We anticipate an increase of our working capital bank line, which is now $4.5 million, going up to $5.5 million. And we have around $12 million as of the first quarter, we have around $12 million of assets supporting that. So we think our working capital needs are good. We'll be paying down some of our long-term debt, and we may look at some very modest increase in equity in the next few months, just as a safety valve.
Bruce Martin
Right. So -- and you've been -- this is my third question, which is you've been talking a fair bit. It feels like you've been talking more about M&A recently, and you've made a change to the Board level. So when you think about M&A going forward, is it safe to assume that, that would require an equity raise as opposed to debt or I presume?
Carl T. Wolf - Chairman & CEO
Well, there's a whole -- there's 3 different ways you can handle it. One, you can get debt from the seller, two, depending on the numbers, we can get debt from outside capital. And three, it's by -- the 3 is debt is equity with the seller, and four is equity from the markets. So you have to look at each thing and the cash flow and make a decision. However, each acquisition should be significantly accretive to earnings per share.
Bruce Martin
And would you say all investors should expect to see another acquisition or 2 this year, this fiscal year or not necessarily?

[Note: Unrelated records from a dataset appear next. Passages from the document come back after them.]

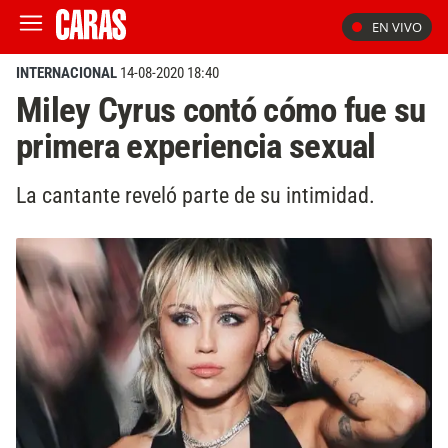
EN VIVO
INTERNACIONAL
14-08-2020 18:40
Miley Cyrus contó cómo fue su
primera experiencia sexual
La cantante reveló parte de su intimidad.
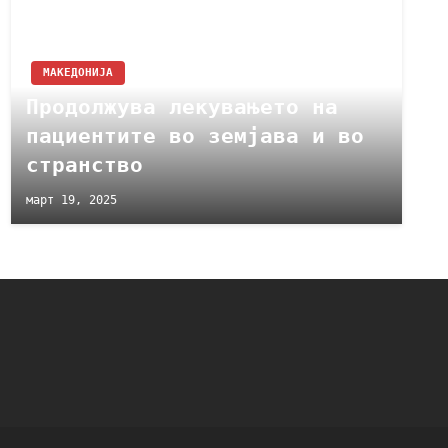
МАКЕДОНИЈА
Продолжува лекувањето на
пациентите во земјава и во
странство
март 19, 2025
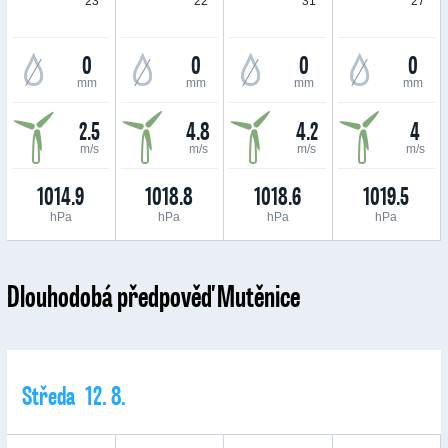
23 °
22 °
31 °
27 °
0
0
0
0
mm
mm
mm
mm
2.5
4.8
4.2
4
m/s
m/s
m/s
m/s
1014.9
1018.8
1018.6
1019.5
hPa
hPa
hPa
hPa
Dlouhodobá předpověď Mutěnice
Středa 12. 8.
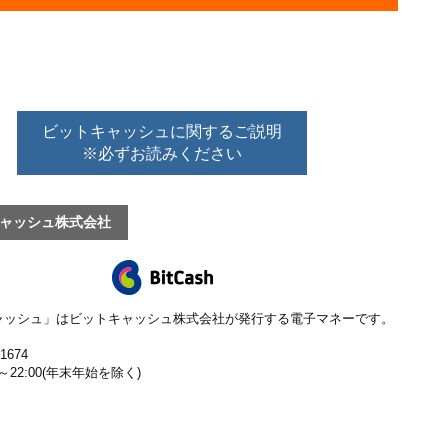
ビットキャッシュに関するご説明
※必ずお読みください
ャッシュ株式会社
ャッシュ」はビットキャッシュ株式会社が発行する電子マネーです。
-1674
0～22:00(年末年始を除く)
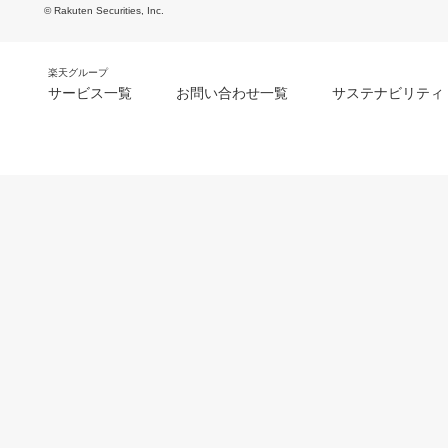
© Rakuten Securities, Inc.
楽天グループ
サービス一覧
お問い合わせ一覧
サステナビリティ
m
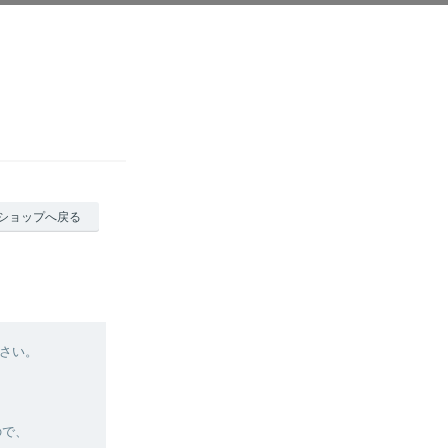
ショップへ戻る
さい。
ので、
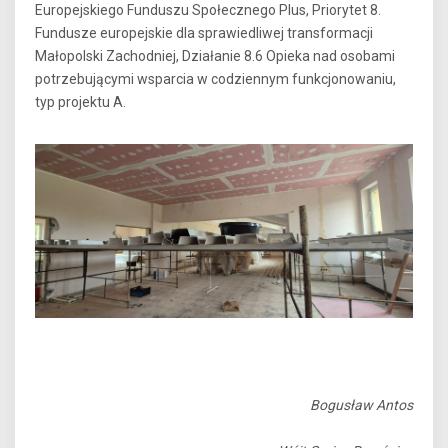
Europejskiego Funduszu Społecznego Plus, Priorytet 8.
Fundusze europejskie dla sprawiedliwej transformacji
Małopolski Zachodniej, Działanie 8.6 Opieka nad osobami
potrzebującymi wsparcia w codziennym funkcjonowaniu,
typ projektu A.
Bogusław Antos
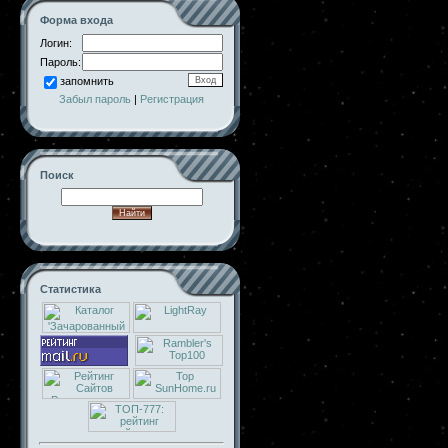
Форма входа
Логин:
Пароль:
запомнить
Забыл пароль
|
Регистрация
Поиск
Статистика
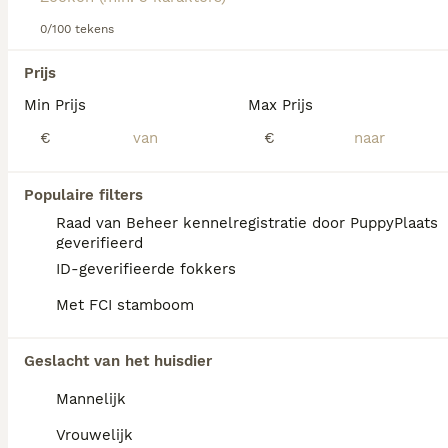
informatie over dit hondenras.
0/100 tekens
We hebben 0 Zwarte Russische Terriër
Prijs
Honden ter dekking in Goeree-Overflakkee
Min Prijs
Max Prijs
gevonden.
Als je toekomstige resultaten wil zien voor deze 
€
€
exacte zoekopdracht, sla dan je zoekopdracht op en 
vind jouw perfecte hond:
Populaire filters
Zoekopdracht bewaren
Raad van Beheer kennelregistratie door PuppyPlaats
geverifieerd
ID-geverifieerde fokkers
FAQ's
Met FCI stamboom
Geslacht van het huisdier
Wat is het karakter van een
zwarte russische terriër?
Mannelijk
De Zwarte Russische Terriër is rustig,
Vrouwelijk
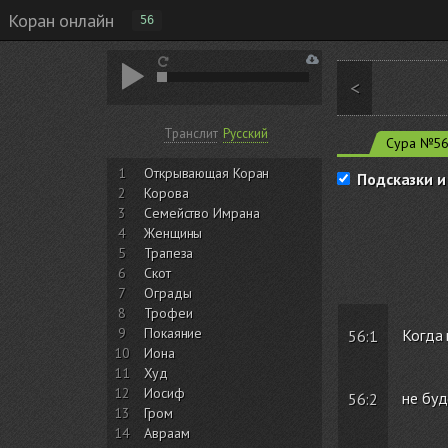
Коран онлайн
56
<
Транслит
Русский
Сура №5
1
Открывающая Коран
Подсказки и
2
Корова
3
Семейство Имрана
4
Женщины
5
Трапеза
6
Скот
7
Ограды
8
Трофеи
9
Покаяние
Когда
56:1
10
Иона
11
Худ
12
Иосиф
не буд
56:2
13
Гром
14
Авраам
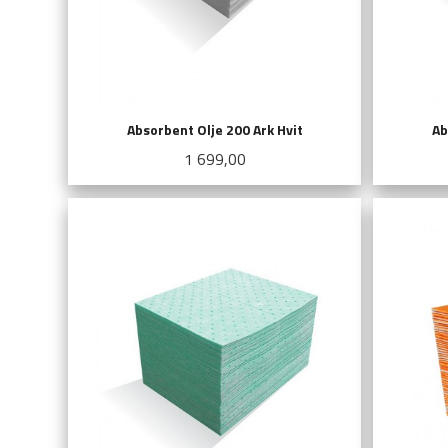
Absorbent Olje 200 Ark Hvit
Ab
Pris
1 699,00
KJØP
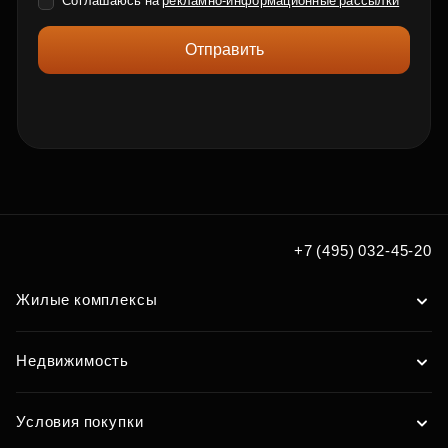
Соглашаюсь на
рекламно-информационные рассылки
Отправить
+7 (495) 032-45-20
Жилые комплексы
Недвижимость
Условия покупки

Carl T. Wolf - Chairman & CEO
I would say there should be this year, at least 1 more investment. And then we are -- we're growing so fast -- we want to absorb that. And then I think we'll come back on later this year. We do have opportunities available and the fact that the market has seen some margin compressions well for making acquisitions.
Bruce Martin
And is there anything you're targeting specifically? Is it additional products or additional distribution?
Carl T. Wolf - Chairman & CEO
It's products more than distribution. And the key is to move products into our national network and also some distribution as well. So anyway, yes. But we have -- right now, we have focused upon fresh prepared foods, ready foods eat-at-home. So that has been our focus up to now. That's a growing category. And although in the last 2 years because of COVID, the center of the store has done much better -- but over time, as habits come back to normal, that will not be a growing area.
So as you've just seen in dry goods, a number of retailers have been -- have overstocked certain segments of their inventory because consumers are very rapidly move back to the old patterns. So the core part of the business for us is the take home prepared foods segment. If it's many, many things in today's lifestyle.
Operator
This concludes our question-and-answer session. I would like to turn the conference back over to Carl Wolf for any closing remarks.
Carl T. Wolf - Chairman & CEO
Thank you, operator. As a final note, we will continue to be active in attending top investor conferences across the United States. And interest in scheduling and meeting with management when we are in your region, please reach out to Lucas Zimmerman from MZ Group, our IR firm to arrange. Thank you again for joining us today. We look forward to continuing to update you on our progress. Thank you.
Operator
The conference has now concluded. Thank you for attending today's presentation. You may now disconnect.